**Directions for this task**:
Where the records hold the string "Power", show the whole line it sits on.

**Stored dataset items**:
════════════════════

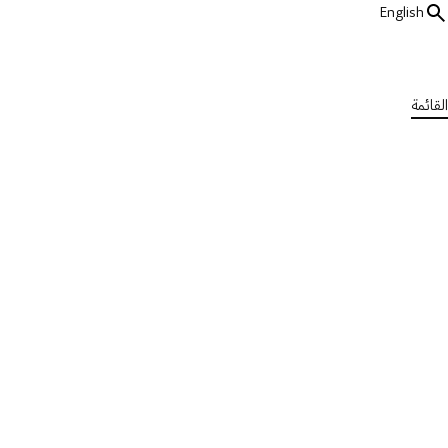
English
القائمة
جميع وسائل الإعلام
عن التصلب المتعدد
2 دقيقة
مقابلة مع الدكتورة رقية مير
نُشرت في الأربعاء، 31 مايو 2023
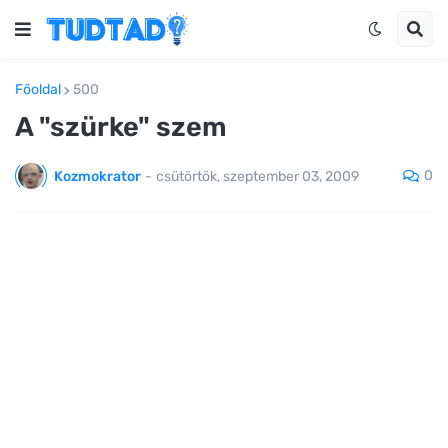
Főoldal
500
A "szürke" szem
0
Kozmokrator
-
csütörtök, szeptember 03, 2009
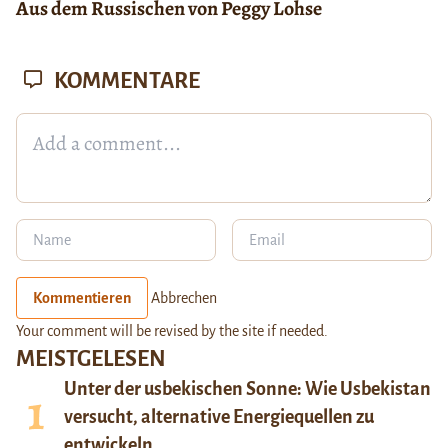
Aus dem Russischen von Peggy Lohse
KOMMENTARE
Kommentieren
Abbrechen
Your comment will be revised by the site if needed.
MEISTGELESEN
Unter der usbekischen Sonne: Wie Usbekistan
versucht, alternative Energiequellen zu
entwickeln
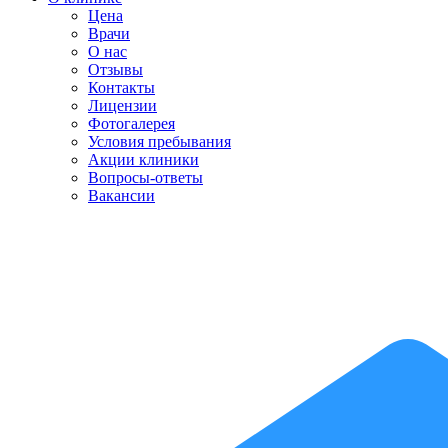
Цена
Врачи
О нас
Отзывы
Контакты
Лицензии
Фотогалерея
Условия пребывания
Акции клиники
Вопросы-ответы
Вакансии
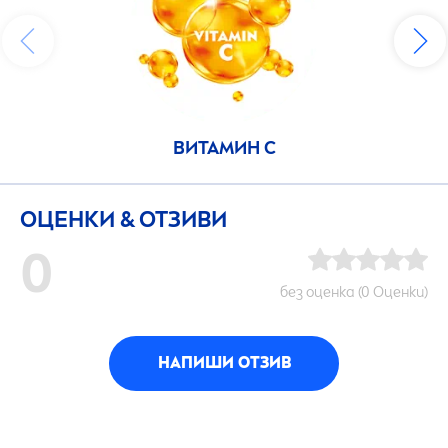
ВИТАМИН C
ОЦЕНКИ & ОТЗИВИ
0
без оценка (0 Оценки)
НАПИШИ ОТЗИВ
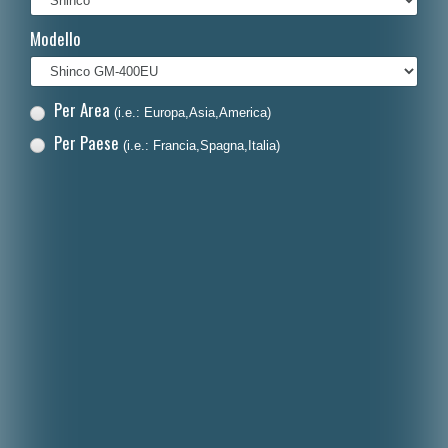
Français
Modello
Polski
Nederlands
Per Area
(i.e.: Europa,Asia,America)
Dansk
Per Paese
(i.e.: Francia,Spagna,Italia)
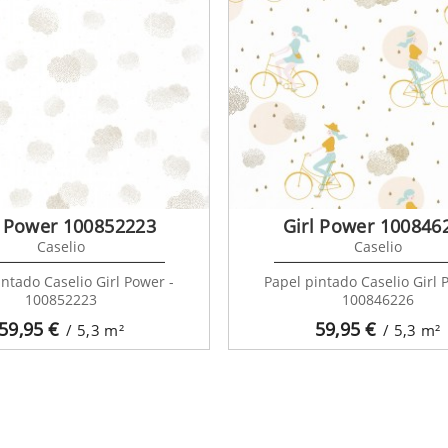
l Power 100852223
Girl Power 100846
Caselio
Caselio
intado Caselio Girl Power -
Papel pintado Caselio Girl 
100852223
100846226
59,95
€
59,95
€
/ 5,3
m²
/ 5,3
m²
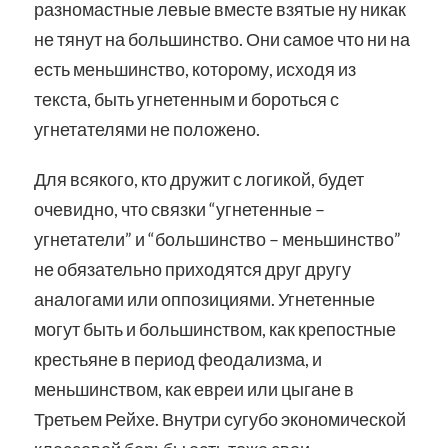
разномастные левые вместе взятые ну никак
не тянут на большинство. Они самое что ни на
есть меньшинство, которому, исходя из
текста, быть угнетенным и бороться с
угнетателями не положено.
Для всякого, кто дружит с логикой, будет
очевидно, что связки “угнетенные –
угнетатели” и “большинство – меньшинство”
не обязательно приходятся друг другу
аналогами или оппозициями. Угнетенные
могут быть и большинством, как крепостные
крестьяне в период феодализма, и
меньшинством, как евреи или цыгане в
Третьем Рейхе. Внутри сугубо экономической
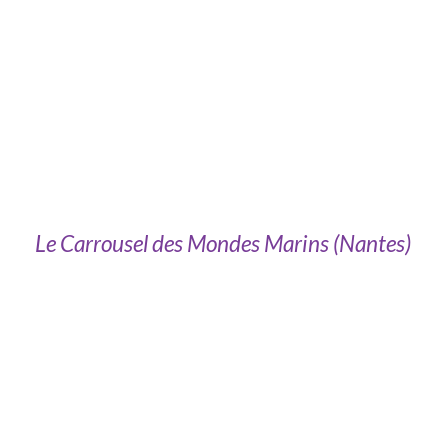
Le Carrousel des Mondes Marins (Nantes)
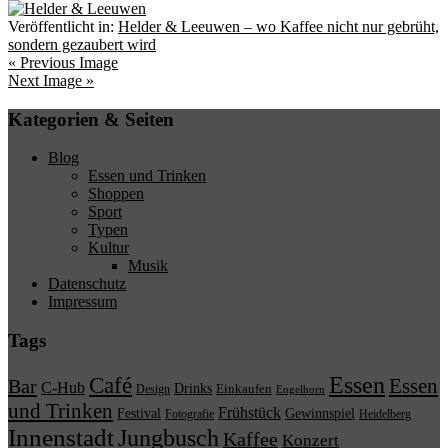
Veröffentlicht in:
Helder & Leeuwen – wo Kaffee nicht nur gebrüht,
sondern gezaubert wird
« Previous Image
Next Image »
Kategorien & Seiten
Blog
Essen und Trinken
Shoppen
Sport
Typen
Kultur
Musik
Datenschutz
Impressum
Tags
Essen
Café
Essen
Bar
C-Hub
Drinks
Einkaufen
Design
Engelhorn
und Trinken
Frühstück
Festival
Gewinnspiel
Fotografie
Heidelberg
Innenstadt
Jungbusch
Kaffee
Konzert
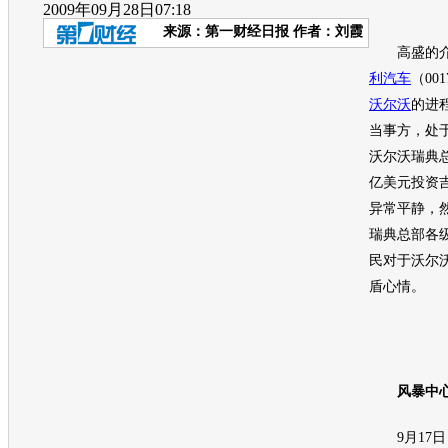
2009年09月28日07:18
来源：
第一财经日报
作者：刘霞
高盛的介
利汽车
（00
沃尔沃
的进
当事方，处
沃尔沃
瑞典总
亿美元投资
异常平静，
瑞典总部各
民对于
沃尔
盾心情。
风暴中心
9月17日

════════════════════

**Written solution**:
l Power 100852223
Girl Power 100846
intado Caselio Girl Power -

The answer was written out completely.